The last year has seen some notable developments in the global international arbitration space. In this article, we take you through important legislative and judicial developments across our key office locations.  

United Kingdom

The United Kingdom saw efforts to modernize the legislative arbitration framework in England, Wales, and Northern Ireland. The Arbitration Act 2025, which came into force on 1 August 2025, introduced targeted reforms to the Arbitration Act 1996. The new law codified common law, making the 1996 Act more user-friendly and tidied up some irregularities within the 1996 Act. The key features of the new law, which applies to all arbitral proceedings commenced after 1 August 2025, including both court proceedings and arbitral awards, are discussed here

The latter half of 2025 also saw the announcement of the 14th Programme of Law Reform which aims to review the legal framework surrounding trust law arbitration, signalling a growing judicial and legislative interest in expanding arbitration's role in trust disputes. 

There were also some notable arbitration-related developments in the UK courts. In A Corporation v (1) Firm B (2) Mr W [2025] EWHC 1092 (Comm), the High Court clarified the boundaries of arbitral confidentiality, particularly for law firms that act for connected clients in multiple arbitrations. In CC/Devas (Mauritius) Ltd and Others v India [2025] EWHC 964 (Comm), the English High Court found that ratification of the New York Convention would not, by itself, waive a State’s sovereign immunity against the enforcement of an arbitral award against it. 

France

In France, efforts to reform the French arbitration law, which kicked off in 2024, continued through 2025. In March 2025, a 17-member working group submitted a report with reform proposals and a draft Code of Arbitration, which is expected to be codified in the second half of 2026. The Paris Court of Appeal also confirmed that an arbitral award would exclude procedural orders and interim measures. 

Switzerland

In Switzerland, the Court of Arbitration for Sport (CAS) issued a new Code of Sports-related Arbitration, which applies to all CAS procedures initiated from 1 July 2025. 

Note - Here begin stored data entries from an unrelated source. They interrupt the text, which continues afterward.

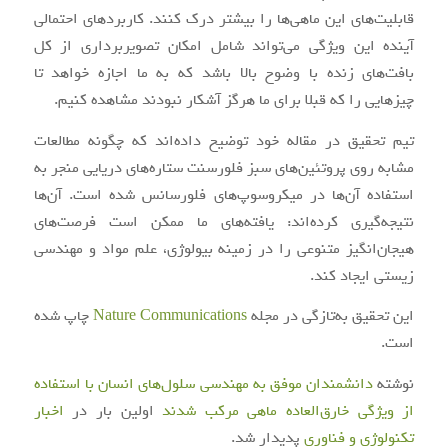
قابلیت‌های این ماهی‌ها را بیشتر درک کنند. کاربردهای احتمالی
آینده این ویژگی می‌تواند شامل امکان تصویربرداری از کل
بافت‌های زنده با وضوح بالا باشد که به ما اجازه خواهد تا
چیزهایی را که قبلا برای ما هرگز آشکار نبودند مشاهده کنیم.
تیم تحقیق در مقاله خود توضیح داده‌اند که چگونه مطالعات
مشابه روی پروتئین‌های سبز فلورسنت ستاره‌های دریایی منجر به
استفاده آن‌ها در میکروسوپ‌های فلورسانس شده است. آن‌ها
نتیجه‌گیری کرده‌اند: یافته‌های ما ممکن است فرصت‌های
هیجان‌انگیز متنوعی را در زمینه بیولوژی، علم مواد و مهندسی
زیستی ایجاد کند.
این تحقیق به‌تازگی در مجله
Nature Communications
چاپ شده
است.
نوشته
دانشمندان موفق به مهندسی سلول‌های انسان با استفاده
از ویژگی خارق‌العاده ماهی مرکب شدند
اولین بار در
اخبار
تکنولوژی و فناوری
پدیدار شد.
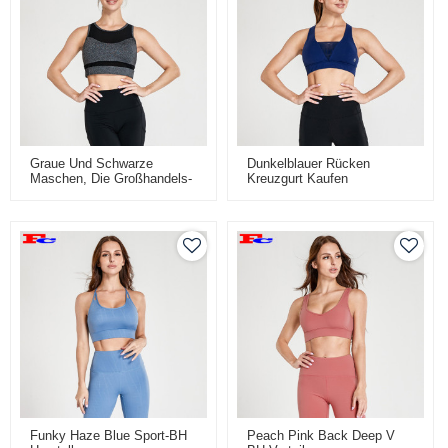
Graue Und Schwarze
Dunkelblauer Rücken
Maschen, Die Großhandels-
Kreuzgurt Kaufen
Sport-BHs In Loser
Großhandel Sport BHs
Schüttung Nähen
Funky Haze Blue Sport-BH
Peach Pink Back Deep V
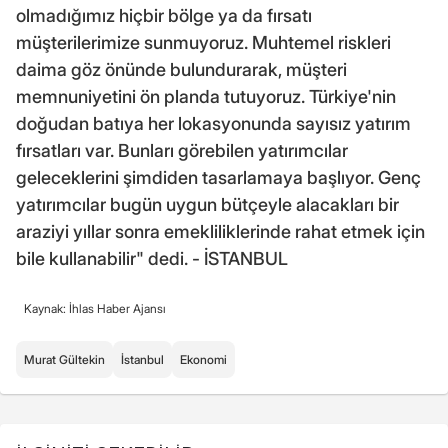
olmadığımız hiçbir bölge ya da fırsatı
müşterilerimize sunmuyoruz. Muhtemel riskleri
daima göz önünde bulundurarak, müşteri
memnuniyetini ön planda tutuyoruz. Türkiye'nin
doğudan batıya her lokasyonunda sayısız yatırım
fırsatları var. Bunları görebilen yatırımcılar
geleceklerini şimdiden tasarlamaya başlıyor. Genç
yatırımcılar bugün uygun bütçeyle alacakları bir
araziyi yıllar sonra emekliliklerinde rahat etmek için
bile kullanabilir" dedi. - İSTANBUL
Kaynak: İhlas Haber Ajansı
Murat Gültekin
İstanbul
Ekonomi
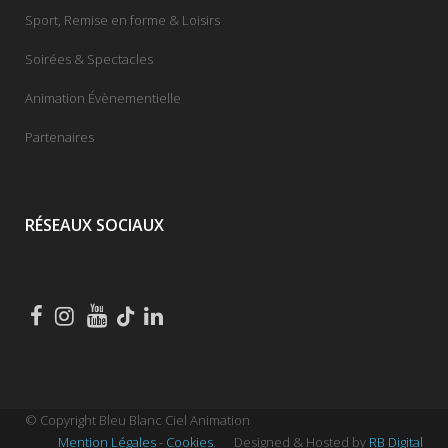
Sport, Remise en forme & Loisirs
Soirées & Spectacles
Animation Évènementielle
Partenaires
RÉSEAUX SOCIAUX
© Copyright Bleu Blanc Ciel Animation
Mention Légales
-
Cookies
.
Designed & Hosted by
RB Digital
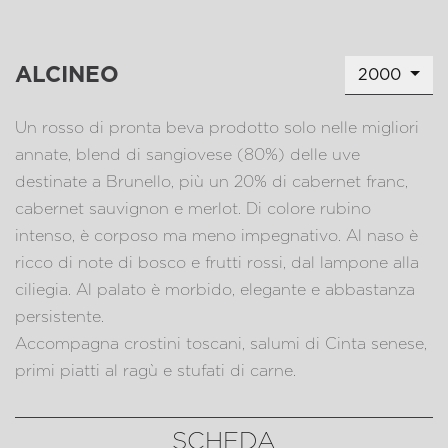
alcineo
2000
Un rosso di pronta beva prodotto solo nelle migliori
annate, blend di sangiovese (80%) delle uve
destinate a Brunello, più un 20% di cabernet franc,
cabernet sauvignon e merlot. Di colore rubino
intenso, è corposo ma meno impegnativo. Al naso è
ricco di note di bosco e frutti rossi, dal lampone alla
ciliegia. Al palato è morbido, elegante e abbastanza
persistente.
Accompagna crostini toscani, salumi di Cinta senese,
primi piatti al ragù e stufati di carne.
SCHEDA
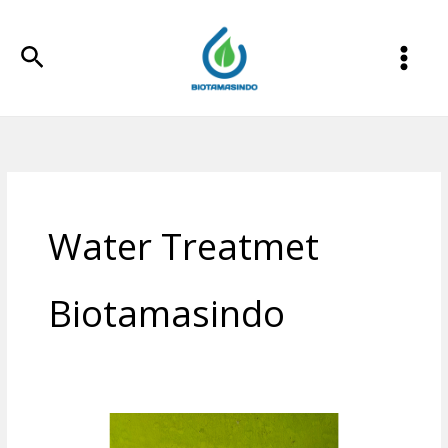
Lewati
ke
Cari
konten
Water Treatmet
Biotamasindo
Mesin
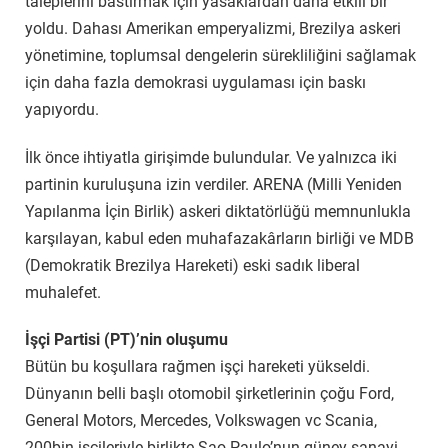
taleplerini bastırmak için yasaklardan daha etkili bir
yoldu. Dahası Amerikan emperyalizmi, Brezilya askeri
yönetimine, toplumsal dengelerin sürekliliğini sağlamak
için daha fazla demokrasi uygulaması için baskı
yapıyordu.
İlk önce ihtiyatla girişimde bulundular. Ve yalnızca iki
partinin kuruluşuna izin verdiler. ARENA (Milli Yeniden
Yapılanma İçin Birlik) askeri diktatörlüğü memnunlukla
karşılayan, kabul eden muhafazakârların birliği ve MDB
(Demokratik Brezilya Hareketi) eski sadık liberal
muhalefet.
İşçi Partisi (PT)’nin oluşumu
Bütün bu koşullara rağmen işçi hareketi yükseldi.
Dünyanın belli başlı otomobil şirketlerinin çoğu Ford,
General Motors, Mercedes, Volkswagen vc Scania,
200bin işçileriyle birlikte Sao Paulo’nun güney sanayi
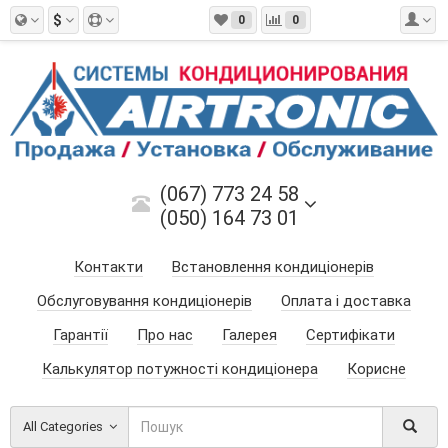
$
0
0
(067) 773 24 58
(050) 164 73 01
Контакти
Встановлення кондиціонерів
Обслуговування кондиціонерів
Оплата і доставка
Гарантії
Про нас
Галерея
Сертифікати
Калькулятор потужності кондиціонера
Корисне
All Categories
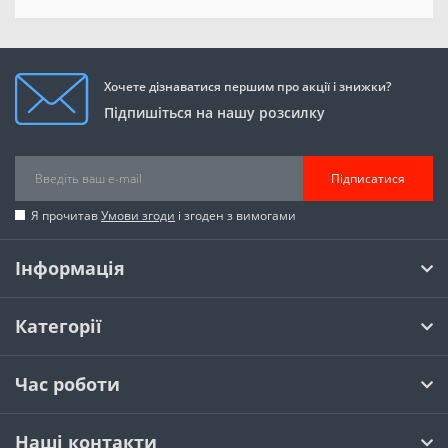
Хочете дізнаватися першим про акції і знижки?
Підпишіться на нашу розсилку
Підписатися
Я прочитав
Умови згоди
і згоден з вимогами
Інформація
Категорії
Час роботи
Наші контакти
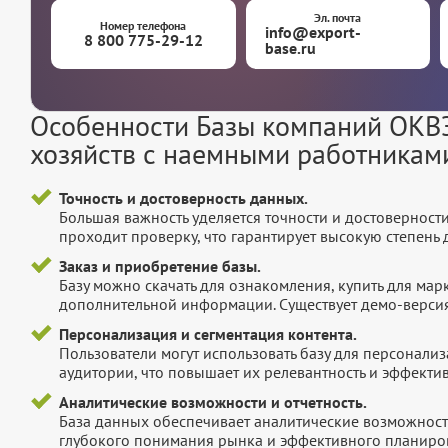
Эл. почта
Номер телефона
info@export-
8 800 775-29-12
base.ru
Особенности Базы компаний ОКВЭ
хозяйств с наемными работникам
Точность и достоверность данных.
Большая важность уделяется точности и достоверност
проходит проверку, что гарантирует высокую степен
Заказ и приобретение базы.
Базу можно скачать для ознакомления, купить для мар
дополнительной информации. Существует демо-версия 
Персонализация и сегментация контента.
Пользователи могут использовать базу для персонали
аудитории, что повышает их релевантность и эффектив
Аналитические возможности и отчетность.
База данных обеспечивает аналитические возможност
глубокого понимания рынка и эффективного планиров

ICase of Semenya v Switzerland (Application no. 10934/21), the Grand Chamber of the European Court of Human Rights held that the Federal Supreme Court of Switzerland (and other national courts) was required to adopt a “particularly rigorous” standard while considering appeals to awards from CAS arbitrations in which fundamental individual rights were at stake. This judgment is important because, as warned in the dissenting opinion, it created a risk that this higher standard for review of arbitral awards would be applied by national courts to arbitral awards in general. 

Italy 

In Italy, the Tribunal of Milan clarified the scope of the 2023 reforms to the Italian arbitration law pursuant to which arbitral tribunals in Italian-seated arbitrations were authorized to grant interim measures in proceedings initiated after February 2023; the Tribunal held that arbitral tribunals would not have the power to issue interim measures in cases of proceedings arising from arbitration agreements which had been signed before February 2023. 

United Arab Emirates

UAE users were among the top users of arbitration at the ICC (ranking tenth overall), the LCIA (ranked fifth overall), and the SIAC (ranking eighth largest foreign user) (based on 2024 caseload statistics announced in 2025). Notably, the year also saw a conclusion to the uncertainty surrounding the signature requirements for an arbitral award. The UAE Federal and Local Judicial Principles Unification Authority confirmed that arbitral awards need only be signed on the final page of the award. All courts in the UAE must now comply with this interpretation of the signature requirement. Other notable pro-arbitration judicial decisions included a Dubai Court of Cassation judgment confirming an arbitral tribunal’s authority to issue anti-suit injunctions under the Federal Arbitration Law. 

Bahrain

In Bahrain, the Bahrain International Commercial Court (BICC) was launched. The BICC will have jurisdiction over disputes relating to arbitrations, including matters related to interim measures and tribunal composition, with the possibility of appeals to the Singapore International Commercial Court. Bahrain also became the first country in the Middle East to conclude a Host Country Agreement with the Permanent Court of Arbitration (PCA) to facilitate the conduct of PCA proceedings in Bahrain.

Qatar

In Qatar, the revised Arbitration Rules of the Qatar International Center for Conciliation and Arbitration came into force on 1 January 2025. The updated rules provide for expedited procedures, electronic submissions and digital signatures, and consolidation and joinder. The Qatar Financial Center (QFC) Court also exhibited a pro-arbitration stance by ruling, in two separate cases involving ambiguously worded arbitration clauses, that parties can designate the QFC as a supervisory court in their arbitration agreements, even if the arbitration is seated in onshore Qatar. 

Singapore

In Singapore, the seventh edition of the Arbitration Rules of the Singapore International Arbitration Centre (SIAC) came into effect on 1 January 2025 (the 2025 Rules). These rules, applicable to all arbitrations commenced from that date unless parties stipulate otherwise, are set to redefine the efficiency, flexibility, and transparency of the arbitration process. The key innovations of the 2025 Rules are discussed here. In August, SIAC also launched a Restructuring and Insolvency Arbitration Protocol which provides a procedure for arbitrating disputes related to restructuring, adjustment of debts, and insolvency. Over the year, the Singapore High Court also demonstrated its pro-arbitration stance by confirming that administrative and procedural decisions of arbitral institutions will only be revisited in exceptional circumstances and clarified the distinction between interim measures (which do not definitively resolve an issue and are inherently capable of variation) and final awards (which conclusively dispose of a claim).

Hong Kong

In Hong Kong, a project to review the existing national arbitration framework was announced in September 2025. A Working Group is currently undertaking the review process, and has identified as topics for consideration the governing law of the arbitration agreement, scope of disputes for arbitration, arbitral tribunal’s powers and jurisdiction, court’s powers, and the use of artificial intelligence in arbitration. 

In Hyalroute Communication Group Limited v. Industrial And Commercial Bank Of China (Asia) Limited [2025] HKCFI 2417, the Hong Kong Court of First Instance ruled for the first time that foreign winding-up proceedings would not automatically need to be stayed in favour of arbitration; the language of the arbitration clause, as well as the legal effect of foreign insolvency proceedings on the dispute to be presented to arbitration were the relevant factors to be considered.